One outcome of this unexpected duty has been further study into Charles Ludwidge Dodgson, aka, Lewis Carroll, the author of not only Alice’s Adventures in Wonderland and other whimsical works, but also An Elementary Treatise on Determinants, With Their Application to Simultaneous Linear Equations an Algebraic Equations, and other mathematical works. 

It is hard to believe that the man who composed whimsical and fantastic creatures in Alice in Wonderland, who coined phrases like chortled, burbled and galumphing, and whose prose and poetry spurred an industry in movies, music, theater and merchandise, was also a mathematics professor at Oxford who made significant contributions to the area of determinants in algebra.

Dodgson also loved the theater and opera, and counted among his friends many artists, actors, actresses and photographers. Oh, and yes, he was an accomplished photographer, a preacher, inventor and political activist.

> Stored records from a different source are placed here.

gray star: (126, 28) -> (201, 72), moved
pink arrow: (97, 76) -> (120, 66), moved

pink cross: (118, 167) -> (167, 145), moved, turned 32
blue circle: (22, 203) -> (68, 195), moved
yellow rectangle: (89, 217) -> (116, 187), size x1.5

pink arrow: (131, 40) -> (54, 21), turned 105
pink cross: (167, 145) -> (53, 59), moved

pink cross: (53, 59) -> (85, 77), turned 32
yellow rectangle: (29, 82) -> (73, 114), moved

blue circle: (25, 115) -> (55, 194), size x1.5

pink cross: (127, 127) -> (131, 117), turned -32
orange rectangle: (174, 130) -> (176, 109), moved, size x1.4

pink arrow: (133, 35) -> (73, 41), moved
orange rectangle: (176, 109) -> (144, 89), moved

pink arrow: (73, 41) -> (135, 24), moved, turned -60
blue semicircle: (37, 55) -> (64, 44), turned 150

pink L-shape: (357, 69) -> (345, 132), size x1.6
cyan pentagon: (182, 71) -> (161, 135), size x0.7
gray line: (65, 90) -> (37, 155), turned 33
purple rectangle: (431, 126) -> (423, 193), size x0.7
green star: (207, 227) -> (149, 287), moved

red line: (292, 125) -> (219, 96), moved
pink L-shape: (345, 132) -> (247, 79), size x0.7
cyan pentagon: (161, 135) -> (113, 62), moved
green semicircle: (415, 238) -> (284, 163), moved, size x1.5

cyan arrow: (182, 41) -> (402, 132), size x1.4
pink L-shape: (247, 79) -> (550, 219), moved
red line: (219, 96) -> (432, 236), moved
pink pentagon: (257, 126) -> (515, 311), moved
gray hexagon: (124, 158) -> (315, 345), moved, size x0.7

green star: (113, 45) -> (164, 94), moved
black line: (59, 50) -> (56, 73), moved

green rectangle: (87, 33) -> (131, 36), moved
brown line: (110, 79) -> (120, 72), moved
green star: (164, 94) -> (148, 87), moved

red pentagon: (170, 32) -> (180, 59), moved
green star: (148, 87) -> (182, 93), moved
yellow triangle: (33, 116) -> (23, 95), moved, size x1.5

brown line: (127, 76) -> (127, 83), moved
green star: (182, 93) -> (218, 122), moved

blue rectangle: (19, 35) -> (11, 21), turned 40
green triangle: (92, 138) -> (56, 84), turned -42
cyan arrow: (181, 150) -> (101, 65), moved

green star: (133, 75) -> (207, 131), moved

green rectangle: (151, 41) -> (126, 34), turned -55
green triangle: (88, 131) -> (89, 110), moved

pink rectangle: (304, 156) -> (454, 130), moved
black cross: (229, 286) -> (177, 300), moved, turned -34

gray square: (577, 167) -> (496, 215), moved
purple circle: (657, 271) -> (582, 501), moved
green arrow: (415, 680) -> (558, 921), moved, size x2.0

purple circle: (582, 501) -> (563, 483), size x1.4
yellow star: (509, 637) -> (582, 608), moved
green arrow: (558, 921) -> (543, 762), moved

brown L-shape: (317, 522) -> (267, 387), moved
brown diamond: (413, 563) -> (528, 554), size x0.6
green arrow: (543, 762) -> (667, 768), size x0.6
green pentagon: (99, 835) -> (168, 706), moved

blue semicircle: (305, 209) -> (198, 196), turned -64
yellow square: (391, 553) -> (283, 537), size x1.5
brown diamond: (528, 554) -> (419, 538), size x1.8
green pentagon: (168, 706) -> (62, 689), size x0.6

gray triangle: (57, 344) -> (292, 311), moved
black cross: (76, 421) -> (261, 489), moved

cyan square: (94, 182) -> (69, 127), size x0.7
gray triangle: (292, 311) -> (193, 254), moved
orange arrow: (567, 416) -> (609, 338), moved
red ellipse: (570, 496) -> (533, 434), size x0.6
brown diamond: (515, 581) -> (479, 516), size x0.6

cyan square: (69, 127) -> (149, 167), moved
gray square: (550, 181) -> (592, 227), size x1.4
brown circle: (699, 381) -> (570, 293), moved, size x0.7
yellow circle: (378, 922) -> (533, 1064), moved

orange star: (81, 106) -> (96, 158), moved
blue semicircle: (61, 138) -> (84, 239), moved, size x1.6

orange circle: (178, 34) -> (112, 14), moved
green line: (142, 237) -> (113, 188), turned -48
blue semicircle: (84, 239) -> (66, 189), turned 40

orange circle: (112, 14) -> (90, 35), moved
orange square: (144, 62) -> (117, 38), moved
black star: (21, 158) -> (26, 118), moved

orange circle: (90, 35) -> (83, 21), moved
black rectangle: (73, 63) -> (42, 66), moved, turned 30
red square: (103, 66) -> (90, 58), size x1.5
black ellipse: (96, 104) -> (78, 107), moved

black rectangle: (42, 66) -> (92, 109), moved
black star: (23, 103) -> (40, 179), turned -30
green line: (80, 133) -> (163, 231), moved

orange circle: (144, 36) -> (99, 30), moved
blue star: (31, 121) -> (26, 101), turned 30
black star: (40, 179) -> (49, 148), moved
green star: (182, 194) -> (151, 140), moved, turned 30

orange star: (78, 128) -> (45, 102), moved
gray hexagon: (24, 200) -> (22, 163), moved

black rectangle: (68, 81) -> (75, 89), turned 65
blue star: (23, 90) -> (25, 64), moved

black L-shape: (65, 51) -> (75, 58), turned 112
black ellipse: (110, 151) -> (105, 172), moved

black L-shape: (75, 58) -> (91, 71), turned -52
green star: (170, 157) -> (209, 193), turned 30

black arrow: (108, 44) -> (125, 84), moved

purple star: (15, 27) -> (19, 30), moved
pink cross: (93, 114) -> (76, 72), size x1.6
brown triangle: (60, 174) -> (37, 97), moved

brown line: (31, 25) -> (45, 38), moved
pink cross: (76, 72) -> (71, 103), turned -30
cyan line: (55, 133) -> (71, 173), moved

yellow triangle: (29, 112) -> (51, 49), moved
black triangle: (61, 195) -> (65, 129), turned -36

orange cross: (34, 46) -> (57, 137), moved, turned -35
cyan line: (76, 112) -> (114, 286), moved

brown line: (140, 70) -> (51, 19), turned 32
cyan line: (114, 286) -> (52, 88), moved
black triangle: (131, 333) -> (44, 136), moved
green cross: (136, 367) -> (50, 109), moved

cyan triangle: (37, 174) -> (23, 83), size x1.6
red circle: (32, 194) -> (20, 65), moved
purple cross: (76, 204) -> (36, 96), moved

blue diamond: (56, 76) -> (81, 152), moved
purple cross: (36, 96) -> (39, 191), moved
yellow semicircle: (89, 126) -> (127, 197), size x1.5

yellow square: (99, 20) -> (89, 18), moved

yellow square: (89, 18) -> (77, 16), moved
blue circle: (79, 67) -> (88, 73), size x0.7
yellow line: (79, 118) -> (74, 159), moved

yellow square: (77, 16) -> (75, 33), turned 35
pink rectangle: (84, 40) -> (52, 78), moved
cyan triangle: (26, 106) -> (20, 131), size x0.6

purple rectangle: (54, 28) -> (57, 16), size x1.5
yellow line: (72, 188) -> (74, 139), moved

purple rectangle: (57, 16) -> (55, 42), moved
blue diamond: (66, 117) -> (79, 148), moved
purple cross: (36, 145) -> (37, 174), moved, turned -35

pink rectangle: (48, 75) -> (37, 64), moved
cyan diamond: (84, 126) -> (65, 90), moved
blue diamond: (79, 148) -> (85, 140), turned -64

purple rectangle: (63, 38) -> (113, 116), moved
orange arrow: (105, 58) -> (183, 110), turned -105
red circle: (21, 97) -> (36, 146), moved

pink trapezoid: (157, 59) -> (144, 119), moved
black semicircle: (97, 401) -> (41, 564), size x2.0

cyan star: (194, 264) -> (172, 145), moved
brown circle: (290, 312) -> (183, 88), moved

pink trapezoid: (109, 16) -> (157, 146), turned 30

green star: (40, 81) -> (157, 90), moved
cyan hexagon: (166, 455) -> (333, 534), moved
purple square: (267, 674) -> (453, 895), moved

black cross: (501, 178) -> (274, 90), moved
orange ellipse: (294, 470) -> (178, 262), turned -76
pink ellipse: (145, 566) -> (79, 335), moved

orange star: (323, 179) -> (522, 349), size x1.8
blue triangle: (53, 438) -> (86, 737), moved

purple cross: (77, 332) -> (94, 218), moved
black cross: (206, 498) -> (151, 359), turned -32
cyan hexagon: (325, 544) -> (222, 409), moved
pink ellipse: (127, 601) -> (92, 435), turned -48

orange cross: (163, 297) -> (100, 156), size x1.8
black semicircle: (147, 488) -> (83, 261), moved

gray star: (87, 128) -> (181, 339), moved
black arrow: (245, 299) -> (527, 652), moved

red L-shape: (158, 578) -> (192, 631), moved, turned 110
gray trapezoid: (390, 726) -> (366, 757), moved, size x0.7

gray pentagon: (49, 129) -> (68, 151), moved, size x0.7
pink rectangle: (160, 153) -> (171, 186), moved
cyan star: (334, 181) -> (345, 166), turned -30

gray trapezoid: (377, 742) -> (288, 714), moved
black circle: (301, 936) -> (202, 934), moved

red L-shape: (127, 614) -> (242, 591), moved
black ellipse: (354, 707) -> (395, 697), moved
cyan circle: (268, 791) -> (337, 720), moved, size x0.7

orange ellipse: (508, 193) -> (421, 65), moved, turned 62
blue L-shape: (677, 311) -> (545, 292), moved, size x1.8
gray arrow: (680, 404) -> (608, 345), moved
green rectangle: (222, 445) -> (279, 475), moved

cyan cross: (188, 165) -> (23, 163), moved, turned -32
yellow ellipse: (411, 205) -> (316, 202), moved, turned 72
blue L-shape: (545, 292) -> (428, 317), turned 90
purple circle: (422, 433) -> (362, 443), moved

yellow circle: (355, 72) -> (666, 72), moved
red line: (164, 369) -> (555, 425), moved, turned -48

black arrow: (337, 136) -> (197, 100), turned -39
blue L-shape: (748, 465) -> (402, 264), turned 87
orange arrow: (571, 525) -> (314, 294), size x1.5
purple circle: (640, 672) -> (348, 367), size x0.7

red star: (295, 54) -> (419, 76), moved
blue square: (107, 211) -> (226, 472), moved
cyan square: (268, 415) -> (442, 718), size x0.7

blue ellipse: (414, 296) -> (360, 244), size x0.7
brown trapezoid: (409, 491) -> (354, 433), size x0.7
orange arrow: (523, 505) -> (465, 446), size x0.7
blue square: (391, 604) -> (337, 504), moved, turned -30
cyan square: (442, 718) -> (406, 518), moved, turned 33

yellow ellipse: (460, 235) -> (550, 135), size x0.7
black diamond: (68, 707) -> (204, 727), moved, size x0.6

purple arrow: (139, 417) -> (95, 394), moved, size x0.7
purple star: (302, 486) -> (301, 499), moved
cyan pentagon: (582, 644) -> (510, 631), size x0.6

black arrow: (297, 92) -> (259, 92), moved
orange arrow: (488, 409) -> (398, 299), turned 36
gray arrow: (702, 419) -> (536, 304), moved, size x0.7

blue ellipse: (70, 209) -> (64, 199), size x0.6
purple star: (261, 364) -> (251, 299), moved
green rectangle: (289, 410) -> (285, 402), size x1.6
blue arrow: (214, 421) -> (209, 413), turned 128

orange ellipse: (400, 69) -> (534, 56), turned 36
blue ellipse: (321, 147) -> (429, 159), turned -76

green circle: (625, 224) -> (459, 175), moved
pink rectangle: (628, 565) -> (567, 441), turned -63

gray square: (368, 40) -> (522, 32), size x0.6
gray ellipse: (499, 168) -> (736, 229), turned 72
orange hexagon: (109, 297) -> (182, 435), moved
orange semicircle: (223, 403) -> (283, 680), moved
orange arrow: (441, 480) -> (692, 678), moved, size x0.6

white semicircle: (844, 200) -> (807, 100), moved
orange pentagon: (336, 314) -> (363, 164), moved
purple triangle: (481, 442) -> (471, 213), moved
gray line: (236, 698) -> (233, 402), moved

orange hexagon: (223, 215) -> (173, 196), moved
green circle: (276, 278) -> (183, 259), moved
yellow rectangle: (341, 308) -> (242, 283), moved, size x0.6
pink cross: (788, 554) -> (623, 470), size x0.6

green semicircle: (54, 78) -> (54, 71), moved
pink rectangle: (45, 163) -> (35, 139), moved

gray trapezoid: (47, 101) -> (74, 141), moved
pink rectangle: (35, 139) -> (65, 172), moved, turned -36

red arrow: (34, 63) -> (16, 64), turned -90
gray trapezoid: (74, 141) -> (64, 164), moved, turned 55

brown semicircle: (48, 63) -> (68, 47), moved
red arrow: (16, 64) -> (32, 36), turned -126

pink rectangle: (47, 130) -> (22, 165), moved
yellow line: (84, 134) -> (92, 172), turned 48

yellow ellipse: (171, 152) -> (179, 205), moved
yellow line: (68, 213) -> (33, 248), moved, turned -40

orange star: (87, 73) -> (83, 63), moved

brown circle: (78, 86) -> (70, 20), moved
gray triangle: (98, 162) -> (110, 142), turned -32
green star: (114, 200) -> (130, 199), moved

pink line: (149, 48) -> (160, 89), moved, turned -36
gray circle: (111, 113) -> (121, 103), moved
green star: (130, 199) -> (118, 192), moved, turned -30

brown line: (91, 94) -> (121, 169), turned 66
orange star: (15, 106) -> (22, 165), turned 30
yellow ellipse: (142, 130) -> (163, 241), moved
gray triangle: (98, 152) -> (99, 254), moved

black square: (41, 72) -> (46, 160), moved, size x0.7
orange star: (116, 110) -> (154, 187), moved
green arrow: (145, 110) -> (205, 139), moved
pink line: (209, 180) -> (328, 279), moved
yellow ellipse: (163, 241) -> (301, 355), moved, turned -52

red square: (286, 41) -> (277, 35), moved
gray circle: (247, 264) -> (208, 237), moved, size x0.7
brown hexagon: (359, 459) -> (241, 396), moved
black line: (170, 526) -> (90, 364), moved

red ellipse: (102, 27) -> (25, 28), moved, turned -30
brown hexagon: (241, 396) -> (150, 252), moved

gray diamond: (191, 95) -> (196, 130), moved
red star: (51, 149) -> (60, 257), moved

The longer we spend in EHR Land, the more like Charles/Lewis we need to be: comfortable in our own areas of expertise while exploring and embracing other areas.

Cerner’s standard implementation plan requires us to jump into our subject matter silo and stay there. But a small hospital is more like a farm with silos on it. Silos exist in order to store a commodity until such a time as they can be emptied for the good of something else. Rarely does a silo store its commodity forever, and a silo which can’t be emptied is worthless.

While we have to play and work in Cerner’s model during this EHR implementation, we shouldn’t remain in our own areas of “expectedness”. Dashing into the silo for data collection, then scurrying out for process review and change seems a more sensible model.

Shared experience and common knowledge will create a stronger, healthier organization. And this will only result in improved patient care, which will lead to a stronger and healthier community , which will lead to …

… a whole new way to do health care in Idaho County.